Each file contains only resources of a single type.
There can be more than one file for each resource type.
Bundles are broken up at Bundle.entry.resource - e.g. a bundle is split on Entries so the the bundle json file will contain the bundle without the entry resource, and the resources are found (by id) in the type specific resource files (todo: how does that work for history?)
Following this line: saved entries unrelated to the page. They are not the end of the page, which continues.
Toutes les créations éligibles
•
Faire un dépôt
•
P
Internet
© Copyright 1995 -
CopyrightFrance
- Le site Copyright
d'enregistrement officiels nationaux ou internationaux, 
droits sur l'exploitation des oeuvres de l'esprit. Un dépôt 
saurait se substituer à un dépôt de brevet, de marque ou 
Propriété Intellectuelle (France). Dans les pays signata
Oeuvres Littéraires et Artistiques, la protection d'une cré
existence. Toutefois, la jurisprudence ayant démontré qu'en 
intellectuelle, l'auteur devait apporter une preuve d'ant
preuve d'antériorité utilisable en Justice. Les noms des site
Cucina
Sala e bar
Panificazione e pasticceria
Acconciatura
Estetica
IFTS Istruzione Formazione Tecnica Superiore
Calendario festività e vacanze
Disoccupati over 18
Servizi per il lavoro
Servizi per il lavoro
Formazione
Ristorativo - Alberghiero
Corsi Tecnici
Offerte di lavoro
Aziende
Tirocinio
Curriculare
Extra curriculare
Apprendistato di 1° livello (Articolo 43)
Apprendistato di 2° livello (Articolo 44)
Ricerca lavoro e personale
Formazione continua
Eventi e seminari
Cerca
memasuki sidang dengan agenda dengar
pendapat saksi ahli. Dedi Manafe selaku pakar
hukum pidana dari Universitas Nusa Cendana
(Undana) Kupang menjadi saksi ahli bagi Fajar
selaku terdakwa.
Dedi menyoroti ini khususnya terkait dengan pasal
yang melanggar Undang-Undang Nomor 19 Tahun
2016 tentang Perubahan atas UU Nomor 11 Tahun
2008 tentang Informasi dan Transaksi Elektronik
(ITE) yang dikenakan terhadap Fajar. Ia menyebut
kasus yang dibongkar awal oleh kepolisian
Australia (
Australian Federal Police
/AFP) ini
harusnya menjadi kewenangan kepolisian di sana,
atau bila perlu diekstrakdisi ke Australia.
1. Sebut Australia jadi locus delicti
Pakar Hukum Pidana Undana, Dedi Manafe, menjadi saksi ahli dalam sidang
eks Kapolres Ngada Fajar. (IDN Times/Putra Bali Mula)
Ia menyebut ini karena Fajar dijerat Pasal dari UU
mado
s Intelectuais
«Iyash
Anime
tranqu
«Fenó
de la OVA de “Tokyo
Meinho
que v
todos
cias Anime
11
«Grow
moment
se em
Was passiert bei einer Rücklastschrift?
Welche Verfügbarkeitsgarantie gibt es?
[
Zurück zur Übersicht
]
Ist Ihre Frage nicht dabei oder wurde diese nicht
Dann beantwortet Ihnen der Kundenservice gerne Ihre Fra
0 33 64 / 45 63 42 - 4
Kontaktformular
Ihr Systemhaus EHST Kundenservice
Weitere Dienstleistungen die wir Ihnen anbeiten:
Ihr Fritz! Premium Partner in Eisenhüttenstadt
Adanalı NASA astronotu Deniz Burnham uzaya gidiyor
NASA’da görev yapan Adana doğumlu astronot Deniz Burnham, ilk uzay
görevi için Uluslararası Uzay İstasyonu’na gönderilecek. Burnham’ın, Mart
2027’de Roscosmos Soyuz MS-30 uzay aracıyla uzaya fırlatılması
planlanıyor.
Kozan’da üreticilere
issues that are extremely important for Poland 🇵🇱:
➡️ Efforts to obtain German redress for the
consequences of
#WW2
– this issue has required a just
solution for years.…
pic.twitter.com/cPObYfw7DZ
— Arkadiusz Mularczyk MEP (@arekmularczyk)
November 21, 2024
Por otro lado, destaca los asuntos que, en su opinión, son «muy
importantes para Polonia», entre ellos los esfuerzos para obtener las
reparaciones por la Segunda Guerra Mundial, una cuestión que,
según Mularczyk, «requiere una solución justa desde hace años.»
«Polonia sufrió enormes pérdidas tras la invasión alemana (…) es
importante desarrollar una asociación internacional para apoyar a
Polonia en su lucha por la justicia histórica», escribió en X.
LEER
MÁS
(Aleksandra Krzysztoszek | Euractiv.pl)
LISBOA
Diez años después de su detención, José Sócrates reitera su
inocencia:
The nd-json files are split up by resource type to facilitate processing by generic software that reads nd-json into storage services such as Hadoop.

Notes:

the content type application/fhir+ndjson will be documented in the base spec
We may need to do some registration work to make +ndjson legal
We spent some time discussing formats such as Apache Avro and Parquet - these have considerable performance benefits over nd-json but are much harder to produce and consume. Clients and servers are welcome to do content type negotiation to support Parquet/ORC/etc, but for now, only nd-json is required. We’ll monitor implementation experience to see how it goes

Follow up Requests

Having made the initial request, applications should store and retain the data, and then only retrieve subsequent changes. this is done by providing a _start time on the request.

Notes:

Todo: Is _start the right parameter (probably need _lastUpdated, or a new one)?
Todo: where does the marker time (to go into the start/date of the next follow up request) go?
clients should be prepared to receive resources that change on the boundary more than once (still todo)

Subscriptions

The ONC request included “push of data”. It became clear, when discussing this, that server side push is hard for servers. Given that this applications can perform these queries regularly/as needed, we didn’t believe that push (e.g. based on subscriptions) was needed, and we have not described how to orchestrate a push based on these semantics at this time

Prototyping

It’s time to test out this proposal and see how it actually works. With that in mind, we’ll work to prototype this API on the reference servers, and then we’ll hold a connectathon on this API at the New Orleans HL7 meeting in January. Given this is an ONC request, we’ll be working with ONC to find participants in the connectathon, but we’ll be asking the Argonaut vendors to have a prototype available for this connectathon.

Also, I’ll be creating FHIR change proposals for community review for all the changes anticipated in this write up. I guess we’ll also be talking about an updated Argonaut implementation guide at some stage.